Automatic Music Videos

May 27, 2023

In this post we will look at generating an audio spectrum and using that to feed a diffusion pipeline, with the aim of automatically generating a music video.

As we are focusing on ffmpeg and the audio spectrum, we will mostly be using default diffusion parameters. See our other blog posts for deeper dives into these.

The insanely capable ffmpeg can be used to create audio spectrum visualizations of input audio. With the right commands, ffmpeg can actually do your dishes and walk your dog, but for today we shall stick to videos. There are a few different visualization options, and here we will choose the CQT visualizer, as it is tuned to the musically salient aspects of the input signal.

For more details, have a look at the showcqt filter.

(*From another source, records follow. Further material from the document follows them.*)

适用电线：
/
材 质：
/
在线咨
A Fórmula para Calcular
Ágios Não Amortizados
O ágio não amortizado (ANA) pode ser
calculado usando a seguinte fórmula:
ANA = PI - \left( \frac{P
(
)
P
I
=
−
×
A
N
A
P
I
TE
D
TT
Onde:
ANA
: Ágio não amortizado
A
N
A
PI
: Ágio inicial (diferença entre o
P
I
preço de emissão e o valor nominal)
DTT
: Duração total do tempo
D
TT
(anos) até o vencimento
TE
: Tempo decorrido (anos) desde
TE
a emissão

Convert input audio to a video output representing frequency spectrum logarithmically using Brown-Puckette constant Q transform algorithm with direct frequency domain coefficient calculation (but the transform itself is not really constant Q, instead the Q factor is actually variable/clamped), with musical tone scale, from E0 to D#10.

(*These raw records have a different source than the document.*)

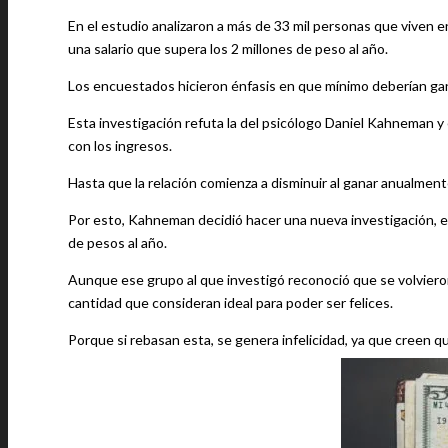
En el estudio analizaron a más de 33 mil personas que viven 
una salario que supera los 2 millones de peso al año.
Los encuestados hicieron énfasis en que mínimo deberían gan
Esta investigación refuta la del psicólogo Daniel Kahneman 
con los ingresos.
Hasta que la relación comienza a disminuir al ganar anualment
Por esto, Kahneman decidió hacer una nueva investigación, e
de pesos al año.
Aunque ese grupo al que investigó reconoció que se volviero
cantidad que consideran ideal para poder ser felices.
Porque si rebasan esta, se genera infelicidad, ya que creen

Below we use the filter to generate a spectrum video, rotate it 90º, mirror it, and dump the resulting frames into a folder.

# extract spectrum
ffmpeg -i input.wav -filter_complex \
"[0:a]showcqt=s=512x512:r=30:axis=0,format=yuv420p[v]" \
-map "[v]" -map 0:a cqt.mp4

# rotate 90º
ffmpeg -i cqt.mp4 -vf "transpose=2" cqt_cc.mp4

# mirror
ffmpeg -i cqt_cc.mp4 -vf "crop=iw/2:ih:0:0,split[left][tmp];[tmp]hflip[right];[left][right] hstack" cqt_cc_mirr.mp4

# make a folder for PNGs
mkdir cqt

# turn mirrored video into frames
ffmpeg -i cqt_cc_mirr.mp4 cqt/$filename%04d.png

The final mirrored output looks like this.

And below are the first 16 frames.

You can immediately batch this into an img2img pipeline of your choice, but looking at the above we see that there is a lot of variation between frames. When we run the spectrum frames through our diffusion model, we do see some coherence, but there is too much variability for smooth animation.

One option might be to use ControlNet, subsampling control frames for less variability. We could also try outputting the spectrum using different framerate,tlength, or count settings. In this post we will try subsampling the frame output and interpolating between frames.

The final command outputs 635 frames. Our input audio is 21 seconds long, which comes to 630 frames at 30 fps. Apparently ffmpeg prefers 30.2380952381 fps. When the scientist in us goes for a smoke break, let’s fudge this further toward a greater numeric pleasure. Pretending we have 640 frames, we can do some pleasant math. The audio piece here is 4 bars long, and we mostly care about the spectrum at key moments, which likely fall on even note divisions. This is electronic music after all.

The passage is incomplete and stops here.